All my stirring becomes quiet
Around me like circles on water.
My tasks lie in their places
Where I left them, asleep like cattle…
I like this poem because it is very meditative and peaceful. I can actually see myself outside.
Wendell Berry Info:
Berry has taught at Stanford University, Georgetown College, New York University, the University of Cincinnati, and Bucknell University.
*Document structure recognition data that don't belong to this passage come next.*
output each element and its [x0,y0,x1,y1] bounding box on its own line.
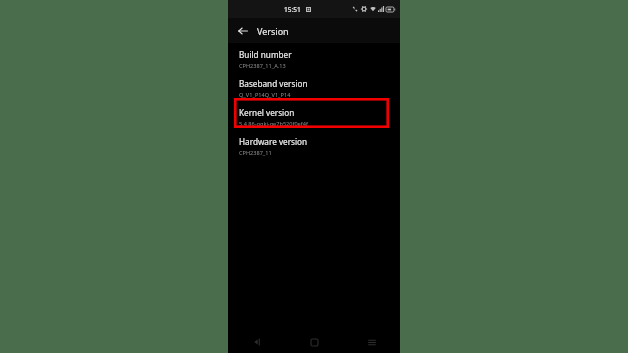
staticText: Baseband version [239,78,308,89]
staticText: CPH2387_11 [239,149,272,157]
staticText: Version [257,25,289,37]
button[interactable]: Back [235,23,251,39]
button[interactable]: Home [286,331,343,353]
staticText: Hardware version [239,136,308,147]
button[interactable]: Baseband version [228,70,400,99]
staticText: 5.4 86-qgki-ge7b520f0ef4f [239,120,308,128]
staticText: Build number [239,49,292,60]
staticText: Q_V1_P14Q_V1_P14 [239,91,291,99]
button[interactable]: Recent apps [343,331,400,353]
button[interactable]: Build number [228,43,400,70]
staticText: CPH2387_11_A.13 [239,62,286,70]
button[interactable]: Back [228,331,286,353]
button[interactable]: Hardware version [228,128,400,157]
staticText: 15:51 [284,5,301,14]
staticText: Kernel version [239,107,295,118]
button[interactable]: Kernel version [228,99,400,128]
He taught at his alma mater, the University of Kentucky from 1964-77, and again from 1987-93.
The author of more than 40 works of fiction, nonfiction, and poetry, Wendell Berry has been the recipient of numerous awards and honors, including a Guggenheim Foundation Fellowship (1962), the Vachel Lindsay Prize from Poetry (1962), a Rockefeller Foundation Fellowship (1965), a National Institute of Arts and Letters award for writing (1971), the Emily Clark Balch Prize from The Virginia Quarterly Review (1974), the American Academy of Arts and Letters Jean Stein Award (1987), a Lannan Foundation Award for Non-Fiction (1989), Membership in the Fellowship of Southern Writers (1991), the Ingersoll Foundation's T. S. Eliot Award (1994), the John Hay Award (1997), the Lyndhurst Prize (1997), and the Aitken-Taylor Award for Poetry from The Sewanee Review (1998). His books include the novel Hannah Coulter (2004), the essay collections Citizenship Papers (2005) and The Way of Ignorance (2006), and Given: Poems (2005), all available from Counterpoint. Berry's latest works include The Mad Farmer Poems (2008) and Whitefoot (2009), which features illustrations by Davis Te Selle.
He lives and works with his wife, Tanya Berry, on their farm in Port Royal, Kentucky.
It was as a poet that Berry first gained literary recognition. In volumes such as The Broken Ground, Openings: Poems, Farming: A Handbook, and The Country of Marriage, he wrote of the countryside, the turning of the seasons, the routines of the farm, the life of the family, and the spiritual aspects of the natural world. Reviewing Collected Poems, 1957-1982, New York Times Book Review contributor David Ray called Berry's style "resonant" and "authentic," and claimed that the poet "can be said to have returned American poetry to a Wordsworthian clarity of purpose. ... There are times when we might think he is returning us to the simplicities of John Clare or the crustiness of Robert Frost. ... But, as with every major poet, passages in which style threatens to become a voice of its own suddenly give way, like the sound of chopping in a murmurous forest, to lines of power and memorable resonance. Many of Mr. Berry's short poems are as fine as any written in our time."